Gatto effectively points out the contradictions of schools
in relation to families. He states that “schools stifle families” (p. 67). I
have seen this over and over as my children have marched through school. Most recently
at the high school midterm test schedules were emailed to students, not their
families. Students were expected to only be in school during their exams, and
were not to be present if they had no tests. I do believe a consequence of this
idea is that families need to help out with transporting their darlings, even
if they do not have the schedule that came out a full week before the testing was
to begin. We do not live in a community where kids walk to school or where
public transportation exists. Parents were required to struggle to provide
supervision of their children who were prohibited from being in school if they
had no exams. Although most high schoolers can spend time on their own, we know
that doing so results in an increase in vandalism, self-destructive behavior
like drug-use and screen time which results in increased violence and obesity.
Schools that want parents to be involved invite them into school and education
meaningfully. Our current system falls far short of this. I do not, however,
see the down time kids have as being used in a journey of self-discovery. I
think that perhaps this vision that Gatto has is just that, a vision or ideal,
much like the creators of the CCSS have toward the standards- lightly based in
reality but lacking the solid foundation of the real world.

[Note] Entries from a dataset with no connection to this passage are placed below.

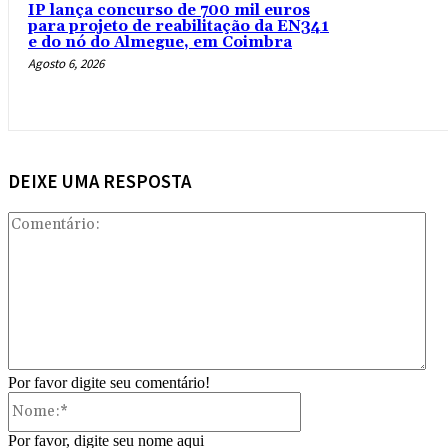
IP lança concurso de 700 mil euros
para projeto de reabilitação da EN341
e do nó do Almegue, em Coimbra
Agosto 6, 2026
DEIXE UMA RESPOSTA
Com
Por favor digite seu comentário!
Nome:*
Por favor, digite seu nome aqui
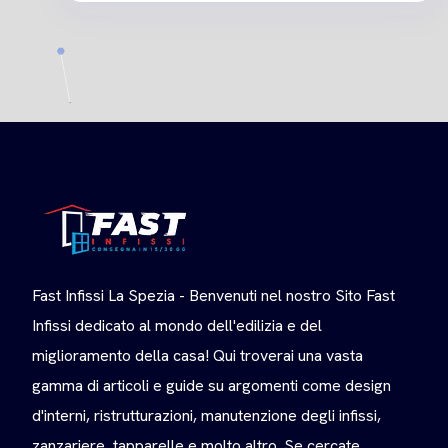
Fast Infissi La Spezia - Benvenuti nel nostro Sito Fast
Infissi dedicato al mondo dell'edilizia e del
miglioramento della casa! Qui troverai una vasta
gamma di articoli e guide su argomenti come design
d'interni, ristrutturazioni, manutenzione degli infissi,
zanzariere, tapparelle e molto altro. Se cercate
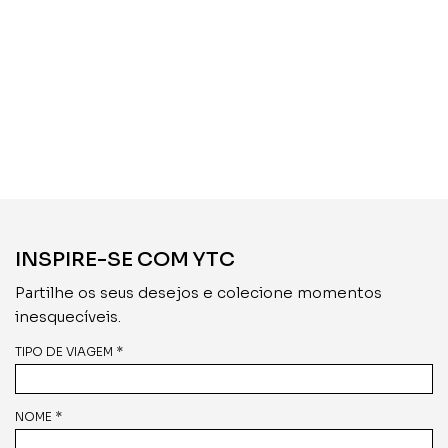
INSPIRE-SE COM YTC
Partilhe os seus desejos e colecione momentos
inesquecíveis.
TIPO DE VIAGEM *
NOME *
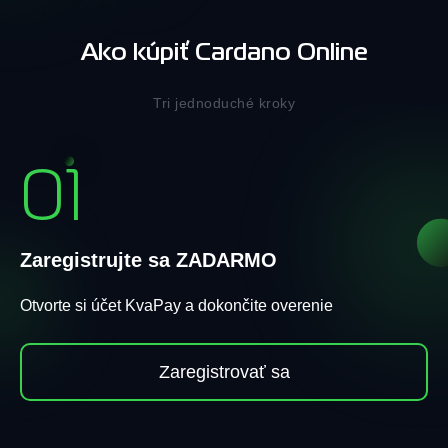
Ako kúpiť Cardano Online
Tri jednoduché kroky
01
Zaregistrujte sa ZADARMO
Otvorte si účet KvaPay a dokončite overenie
Zaregistrovať sa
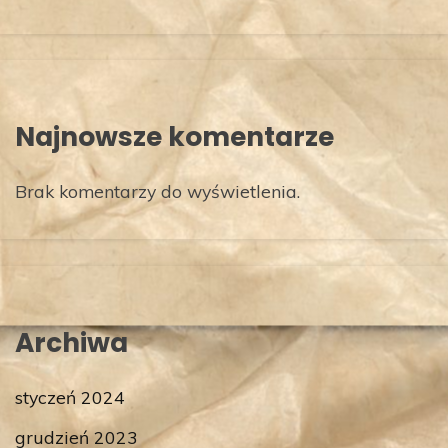
Najnowsze komentarze
Brak komentarzy do wyświetlenia.
Archiwa
styczeń 2024
grudzień 2023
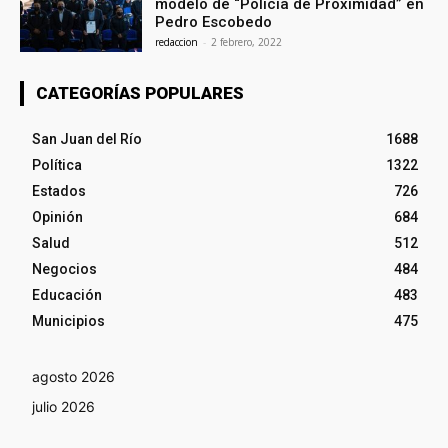
modelo de “Policía de Proximidad” en
Pedro Escobedo
redaccion
-
2 febrero, 2022
CATEGORÍAS POPULARES
San Juan del Río
1688
Política
1322
Estados
726
Opinión
684
Salud
512
Negocios
484
Educación
483
Municipios
475
agosto 2026
julio 2026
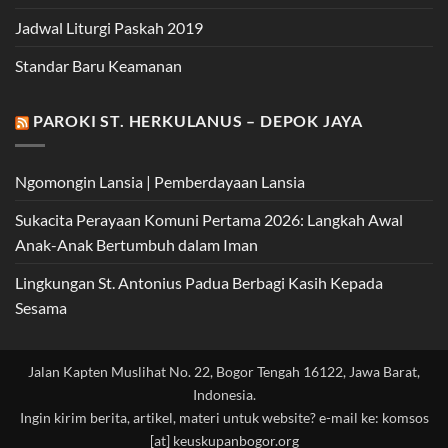
Jadwal Liturgi Paskah 2019
Standar Baru Keamanan
PAROKI ST. HERKULANUS – DEPOK JAYA
Ngomongin Lansia | Pemberdayaan Lansia
Sukacita Perayaan Komuni Pertama 2026: Langkah Awal
Anak-Anak Bertumbuh dalam Iman
Lingkungan St. Antonius Padua Berbagi Kasih Kepada
Sesama
Jalan Kapten Muslihat No. 22, Bogor Tengah 16122, Jawa Barat,
Indonesia.
Ingin kirim berita, artikel, materi untuk website? e-mail ke: komsos
[at] keuskupanbogor.org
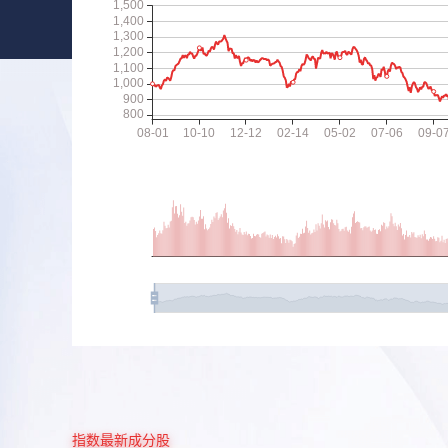
指数最新成分股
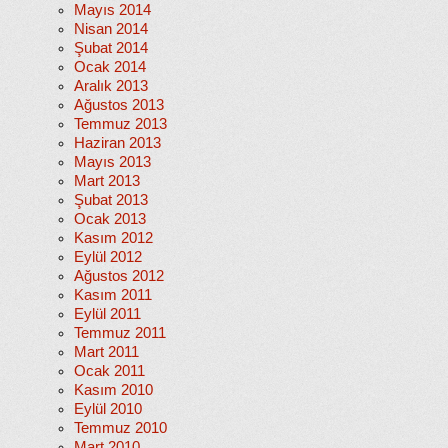
Mayıs 2014
Nisan 2014
Şubat 2014
Ocak 2014
Aralık 2013
Ağustos 2013
Temmuz 2013
Haziran 2013
Mayıs 2013
Mart 2013
Şubat 2013
Ocak 2013
Kasım 2012
Eylül 2012
Ağustos 2012
Kasım 2011
Eylül 2011
Temmuz 2011
Mart 2011
Ocak 2011
Kasım 2010
Eylül 2010
Temmuz 2010
Mart 2010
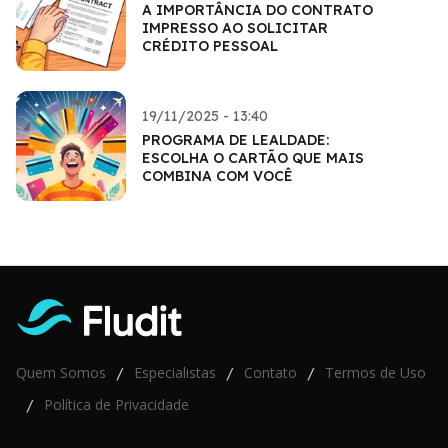
A IMPORTÂNCIA DO CONTRATO
IMPRESSO AO SOLICITAR
CRÉDITO PESSOAL
19/11/2025 - 13:40
PROGRAMA DE LEALDADE:
ESCOLHA O CARTÃO QUE MAIS
COMBINA COM VOCÊ
Quem Somos
Especialistas
Contato
Termos de Uso
/
/
/
Política de Privacidade
/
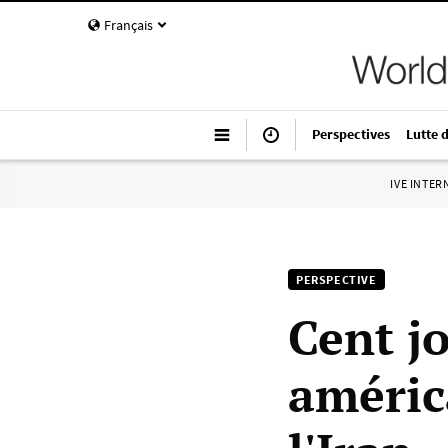
Français
Perspectives
Lutte 
IVE INTE
PERSPECTIVE
Cent j
améric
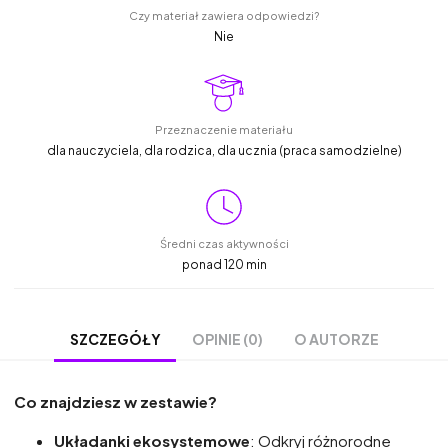
Czy materiał zawiera odpowiedzi?
Nie
Przeznaczenie materiału
dla nauczyciela, dla rodzica, dla ucznia (praca samodzielne)
Średni czas aktywności
ponad 120 min
OPINIE (0)
O AUTORZE
SZCZEGÓŁY
Co znajdziesz w zestawie?
Układanki ekosystemowe
: Odkryj różnorodne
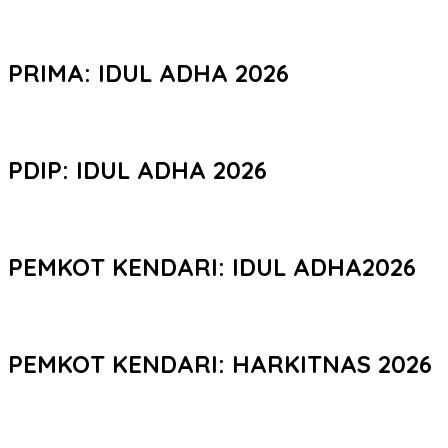
PRIMA: IDUL ADHA 2026
PDIP: IDUL ADHA 2026
PEMKOT KENDARI: IDUL ADHA2026
PEMKOT KENDARI: HARKITNAS 2026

Gatto’s writing has become a cornerstone of homeschooling
proponents who are looking for deep values and limited exposure to perceived “deviant”
influences. I understand that there are many unsavory things that children are
exposed to in schools. I would have been grateful if my son did not pick up
some of his colorful vocabulary there. If I do not want my children to live in
an isolsate environment and want them to engage in the wonderful, rich experiences
the world has to offer, however, they need to figure out how to navigate these
unsavory elements. It is my job to teach the values. I know that many parents
have abdicated that role, knowingly or unknowingly, but that is not an excuse
to decry public education. Families need to use the local control we have and
fight for the righting of school policies and “norms” that are in the best
interests of children and families. This decision is a local one, that will be
encased in debate, but that is the essence of democracy.